Understanding the EXECUTION PLAN
To know how Execution Plan helps in Optimizing SQLs- Click here.
In order to determine if you are looking at a good execution plan or not, you need to understand how the Optimizer determined the plan in the first place. You should also be able to look at the execution plan and assess if the Optimizer has made any mistake in its estimations or calculations, leading to a suboptimal plan. The components to assess are:
• Cardinality– Estimate of the number of rows coming out of each of the operations.
• Access method – The way in which the data
is being accessed, via either a table scan or index access.
• Join method – The method (e.g., hash,
sort-merge, etc.) used to join tables with each other.
• Join type – The type of join (e.g., outer, anti, semi,
etc.).
• Join order – The order in which the
tables are joined to each other.
• Partition pruning – Are only the
necessary partitions being accessed to answer the query?
• Parallel Execution – In case of
parallel execution, is each operation in the plan being conducted in parallel? Is the right data redistribution method being
used?
Cardinality
The
cardinality is the estimated number of rows that will be returned by each
operation. The Optimizer determines the cardinality for each operation based on
a complex set of formulas that use both table and column level statistics as
input (or the statistics derived by dynamic sampling).
The
CARDINALITY estimate is found in the Rows column of the execution plan
Consider Employee Table
below having 107 rows.
SQL>
SELECT EMP_ID, ENAME, JOB_ID
FROM Employees
WHERE JOB_ID = ‘AD_VP’;
The JOB_ID column has 19 distinct values so the optimizer predicted the cardinality for this statement
to be 107/19 or 5.6 rows,
which gets rounded up to 6 rows.
Determine the correct cardinality
To
manually determine if the Optimizer has estimated the correct cardinality (or
is in close proximity)
you can
use a simple SELECT COUNT(*) query for each tables used in the query and
applying any
WHERE
clause predicates belonging to that table in the query. For the simple example
used before
SQL> SELECT COUNT(*)
FROM Employees WHERE JOB_ID=’AD_VP’;
COUNT(*)
-------------
2
Alternatively,
you can use the GATHER_PLAN_STATISTICS hint in the SQL statement to automatically
collect more comprehensive runtime statistics. This hint records the actual
cardinality.
Runtime
cardinality statistics are displayed in the A-Rows column
SQL> SELECT /*+ GATHER_PLAN_STATISTICS */
EMP_ID, ENAME, JOB_ID
FROM Employees WHERE JOB_ID
= ‘AD_VP’;
Access Method
The
access method - or access path - shows how the data will be accessed from each
table (or index).
The access method is shown
in the operation field of the explain plan.
Oracle
supports following common access methods:
Full table scan - Reads all rows from a table and filters out those that do not meet
the where clause predicates.
A full table scan is selected if a large portion of the rows in the table must
be accessed, no indexes exist or the ones present can’t be used or if the cost
is the lowest.
Table access by ROWID –
The ROWID of a row specifies the data file, the
data block within that file, and the
location of the row within that block. Oracle first obtains the ROWIDs either
from a WHERE clause
predicate or through an index scan of one or more of the table's indexes.
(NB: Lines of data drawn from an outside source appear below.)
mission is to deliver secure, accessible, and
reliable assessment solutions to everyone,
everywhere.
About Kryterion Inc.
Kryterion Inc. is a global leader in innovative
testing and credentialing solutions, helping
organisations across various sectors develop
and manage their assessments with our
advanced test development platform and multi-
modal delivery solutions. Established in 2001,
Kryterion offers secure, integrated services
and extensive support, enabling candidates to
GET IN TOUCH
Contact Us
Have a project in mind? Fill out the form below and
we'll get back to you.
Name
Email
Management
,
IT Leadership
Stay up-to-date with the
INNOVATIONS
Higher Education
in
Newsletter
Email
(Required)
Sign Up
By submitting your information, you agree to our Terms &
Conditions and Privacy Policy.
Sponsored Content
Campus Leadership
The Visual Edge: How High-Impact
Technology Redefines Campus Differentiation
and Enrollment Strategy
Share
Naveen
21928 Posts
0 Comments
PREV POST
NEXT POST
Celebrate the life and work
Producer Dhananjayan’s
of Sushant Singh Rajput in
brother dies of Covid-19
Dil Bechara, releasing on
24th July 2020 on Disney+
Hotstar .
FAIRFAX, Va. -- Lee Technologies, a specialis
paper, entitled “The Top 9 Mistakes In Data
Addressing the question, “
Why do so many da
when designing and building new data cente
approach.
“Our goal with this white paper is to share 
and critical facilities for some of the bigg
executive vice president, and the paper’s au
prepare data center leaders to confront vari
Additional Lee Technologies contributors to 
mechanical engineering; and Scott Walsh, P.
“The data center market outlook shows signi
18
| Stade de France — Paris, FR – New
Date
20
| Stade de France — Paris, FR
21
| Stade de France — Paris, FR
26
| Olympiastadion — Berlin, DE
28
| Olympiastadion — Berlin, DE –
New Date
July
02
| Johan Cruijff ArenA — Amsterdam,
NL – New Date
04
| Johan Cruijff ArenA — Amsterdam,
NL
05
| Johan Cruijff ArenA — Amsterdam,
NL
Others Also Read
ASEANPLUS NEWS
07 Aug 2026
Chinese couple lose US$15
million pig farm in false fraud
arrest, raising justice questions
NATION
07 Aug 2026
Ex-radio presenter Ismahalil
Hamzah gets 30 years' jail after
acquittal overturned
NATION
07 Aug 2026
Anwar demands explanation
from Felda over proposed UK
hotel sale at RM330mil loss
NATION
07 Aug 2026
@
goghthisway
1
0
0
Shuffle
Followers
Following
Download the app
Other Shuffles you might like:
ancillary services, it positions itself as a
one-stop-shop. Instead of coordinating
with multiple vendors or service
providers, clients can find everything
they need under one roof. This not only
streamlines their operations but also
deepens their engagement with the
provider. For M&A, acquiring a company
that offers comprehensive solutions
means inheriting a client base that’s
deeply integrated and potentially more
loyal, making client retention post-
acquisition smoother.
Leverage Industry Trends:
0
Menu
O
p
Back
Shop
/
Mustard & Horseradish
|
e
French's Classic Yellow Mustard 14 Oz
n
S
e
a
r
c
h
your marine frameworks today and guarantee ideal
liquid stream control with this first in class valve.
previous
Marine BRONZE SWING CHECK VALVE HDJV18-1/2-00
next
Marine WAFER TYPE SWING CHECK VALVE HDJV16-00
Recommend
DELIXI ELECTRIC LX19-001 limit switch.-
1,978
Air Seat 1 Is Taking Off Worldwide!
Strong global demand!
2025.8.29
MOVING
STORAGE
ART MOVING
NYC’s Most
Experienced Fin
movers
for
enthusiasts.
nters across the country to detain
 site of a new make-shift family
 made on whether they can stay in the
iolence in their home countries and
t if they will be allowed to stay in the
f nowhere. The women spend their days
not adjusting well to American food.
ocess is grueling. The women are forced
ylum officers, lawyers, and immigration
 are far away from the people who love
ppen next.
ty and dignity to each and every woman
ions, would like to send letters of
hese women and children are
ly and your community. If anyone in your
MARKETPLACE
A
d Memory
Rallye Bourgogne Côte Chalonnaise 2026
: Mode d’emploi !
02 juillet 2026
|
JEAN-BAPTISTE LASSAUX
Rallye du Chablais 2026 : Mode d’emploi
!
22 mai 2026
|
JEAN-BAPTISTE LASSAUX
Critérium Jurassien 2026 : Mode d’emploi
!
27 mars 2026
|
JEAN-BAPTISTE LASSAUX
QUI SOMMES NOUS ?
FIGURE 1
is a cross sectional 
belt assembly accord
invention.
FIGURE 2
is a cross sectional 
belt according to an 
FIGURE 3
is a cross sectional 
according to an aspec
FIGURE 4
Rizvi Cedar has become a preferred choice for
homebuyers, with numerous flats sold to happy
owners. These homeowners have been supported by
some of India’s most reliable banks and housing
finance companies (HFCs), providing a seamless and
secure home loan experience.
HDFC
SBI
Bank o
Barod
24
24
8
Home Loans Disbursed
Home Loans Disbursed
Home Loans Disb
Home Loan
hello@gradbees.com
Oracle then locates each selected row in the
table based on its ROWID and does a row-by-row access.
Index unique scan –
Only one row will be returned from the scan of a
unique index. It will be used when
there is, an equality predicate on a unique (B-tree) index or an index created
as a result of a primary key constraint.
Index range scan – Oracle accesses adjacent index entries and then uses the ROWID values
in the index to
retrieve the corresponding rows from the table. An index range scan can be
bounded or unbounded.
It will be used when a statement has an equality predicate on a non-unique
index key, or a non-equality or range predicate on a unique index key. (=,
<, >,LIKE if not on leading edge). Data is returned in the ascending
order of index columns.
Index range scan descending – Conceptually
the same access as an index range scan, but it is used when an
ORDER BY .. DESCENDING clause can be satisfied by an index.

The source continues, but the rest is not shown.